Dataset entries:
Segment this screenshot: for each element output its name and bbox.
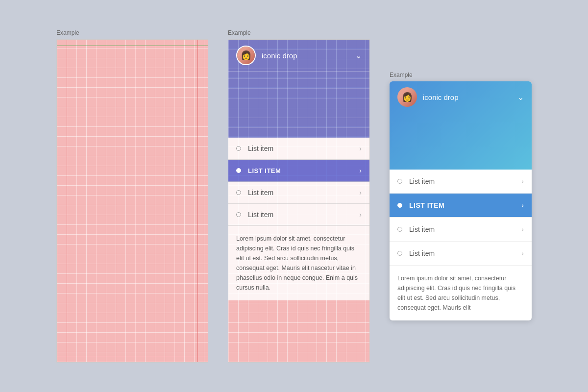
panel3-list: List item › LIST ITEM › List item › List… [390,170,532,266]
panel2-list-item-1[interactable]: List item › [228,138,369,160]
item-dot-3 [236,190,241,195]
red-line-left [67,40,67,362]
panel2-list: List item › LIST ITEM › List item › List… [228,138,369,226]
item-chevron-4: › [359,211,362,219]
grid-line-top [57,46,208,46]
panel3-list-item-3[interactable]: List item › [390,218,532,242]
clean-text-4: List item [409,249,521,257]
item-chevron-1: › [359,145,362,152]
panel1-label: Example [56,29,79,36]
panel3-header-inner: 👩 iconic drop ⌄ [397,87,524,107]
clean-dot-2 [397,203,402,208]
panel3-chevron-icon: ⌄ [517,93,524,102]
panel1-grid [56,39,208,363]
panel2-lorem: Lorem ipsum dolor sit amet, consectetur … [228,226,369,300]
item-chevron-2: › [359,167,362,174]
panel2-label: Example [228,29,251,36]
panel2-chevron-icon: ⌄ [355,51,362,60]
clean-chevron-2: › [521,201,524,209]
panel3-label: Example [390,72,413,78]
item-text-3: List item [248,189,359,196]
panel2-list-item-3[interactable]: List item › [228,182,369,204]
grid-line-bottom [57,356,208,356]
panel3-username: iconic drop [423,93,517,101]
clean-dot-1 [397,179,402,184]
panel2-avatar: 👩 [236,46,256,65]
clean-text-1: List item [409,177,521,185]
grid-background [57,40,208,362]
item-text-4: List item [248,211,359,219]
panel3: 👩 iconic drop ⌄ List item › LIST ITEM › … [390,81,532,320]
panel2-container: Example 👩 iconic drop ⌄ List item [228,29,370,363]
panel2: 👩 iconic drop ⌄ List item › LIST ITEM › [228,39,370,363]
panel1-container: Example [56,29,208,363]
panel3-header[interactable]: 👩 iconic drop ⌄ [390,81,532,170]
item-text-2: LIST ITEM [248,167,359,174]
clean-chevron-3: › [521,225,524,233]
panel2-content: 👩 iconic drop ⌄ List item › LIST ITEM › [228,40,369,300]
panel2-username: iconic drop [262,51,355,60]
item-chevron-3: › [359,189,362,196]
red-line-right [197,40,198,362]
item-dot-4 [236,212,241,217]
panel3-container: Example 👩 iconic drop ⌄ List item › LIST… [390,72,532,320]
item-dot-2 [236,168,241,173]
panel3-lorem: Lorem ipsum dolor sit amet, consectetur … [390,266,532,320]
panel2-list-item-4[interactable]: List item › [228,204,369,226]
clean-text-3: List item [409,225,521,233]
clean-dot-4 [397,251,402,256]
panel3-list-item-1[interactable]: List item › [390,170,532,194]
item-dot-1 [236,146,241,151]
clean-text-2: LIST ITEM [409,201,521,209]
avatar-image: 👩 [237,47,255,64]
panel3-list-item-2-active[interactable]: LIST ITEM › [390,194,532,218]
clean-chevron-4: › [521,249,524,257]
item-text-1: List item [248,145,359,152]
panel2-header-area: 👩 iconic drop ⌄ [228,40,369,138]
panel2-header[interactable]: 👩 iconic drop ⌄ [228,40,369,72]
panel3-list-item-4[interactable]: List item › [390,242,532,266]
clean-dot-3 [397,227,402,232]
panel3-avatar: 👩 [397,87,417,107]
panel2-list-item-2-active[interactable]: LIST ITEM › [228,160,369,182]
clean-chevron-1: › [521,177,524,185]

Exercise objective. Restate the records above exactly, less any pictures.

Solution to this task.
Segment this screenshot: for each element output its name and bbox.
panel3-list: List item › LIST ITEM › List item › List… [390,170,532,266]
panel2-list-item-1[interactable]: List item › [228,138,369,160]
item-dot-3 [236,190,241,195]
red-line-left [67,40,67,362]
panel2-list: List item › LIST ITEM › List item › List… [228,138,369,226]
item-chevron-4: › [359,211,362,219]
grid-line-top [57,46,208,46]
panel3-list-item-3[interactable]: List item › [390,218,532,242]
clean-text-4: List item [409,249,521,257]
item-chevron-1: › [359,145,362,152]
panel1-label: Example [56,29,79,36]
panel3-header-inner: 👩 iconic drop ⌄ [397,87,524,107]
clean-dot-2 [397,203,402,208]
panel3-chevron-icon: ⌄ [517,93,524,102]
panel1-grid [56,39,208,363]
panel2-lorem: Lorem ipsum dolor sit amet, consectetur … [228,226,369,300]
item-chevron-2: › [359,167,362,174]
panel2-label: Example [228,29,251,36]
panel2-chevron-icon: ⌄ [355,51,362,60]
clean-chevron-2: › [521,201,524,209]
panel3-label: Example [390,72,413,78]
item-text-3: List item [248,189,359,196]
panel2-list-item-3[interactable]: List item › [228,182,369,204]
grid-line-bottom [57,356,208,356]
panel3-username: iconic drop [423,93,517,101]
clean-dot-1 [397,179,402,184]
panel2-avatar: 👩 [236,46,256,65]
clean-text-1: List item [409,177,521,185]
grid-background [57,40,208,362]
item-text-4: List item [248,211,359,219]
panel3: 👩 iconic drop ⌄ List item › LIST ITEM › … [390,81,532,320]
panel2-container: Example 👩 iconic drop ⌄ List item [228,29,370,363]
panel2: 👩 iconic drop ⌄ List item › LIST ITEM › [228,39,370,363]
panel1-container: Example [56,29,208,363]
panel3-header[interactable]: 👩 iconic drop ⌄ [390,81,532,170]
item-text-2: LIST ITEM [248,167,359,174]
clean-chevron-3: › [521,225,524,233]
panel2-content: 👩 iconic drop ⌄ List item › LIST ITEM › [228,40,369,300]
panel2-username: iconic drop [262,51,355,60]
item-chevron-3: › [359,189,362,196]
red-line-right [197,40,198,362]
item-dot-4 [236,212,241,217]
panel3-container: Example 👩 iconic drop ⌄ List item › LIST… [390,72,532,320]
item-dot-2 [236,168,241,173]
panel3-lorem: Lorem ipsum dolor sit amet, consectetur … [390,266,532,320]
panel2-list-item-4[interactable]: List item › [228,204,369,226]
clean-text-3: List item [409,225,521,233]
clean-dot-4 [397,251,402,256]
panel3-list-item-1[interactable]: List item › [390,170,532,194]
item-dot-1 [236,146,241,151]
clean-text-2: LIST ITEM [409,201,521,209]
avatar-image: 👩 [237,47,255,64]
panel3-list-item-2-active[interactable]: LIST ITEM › [390,194,532,218]
clean-chevron-4: › [521,249,524,257]
item-text-1: List item [248,145,359,152]
panel2-header-area: 👩 iconic drop ⌄ [228,40,369,138]
panel2-header[interactable]: 👩 iconic drop ⌄ [228,40,369,72]
panel3-list-item-4[interactable]: List item › [390,242,532,266]
clean-dot-3 [397,227,402,232]
panel3-avatar: 👩 [397,87,417,107]
panel2-list-item-2-active[interactable]: LIST ITEM › [228,160,369,182]
clean-chevron-1: › [521,177,524,185]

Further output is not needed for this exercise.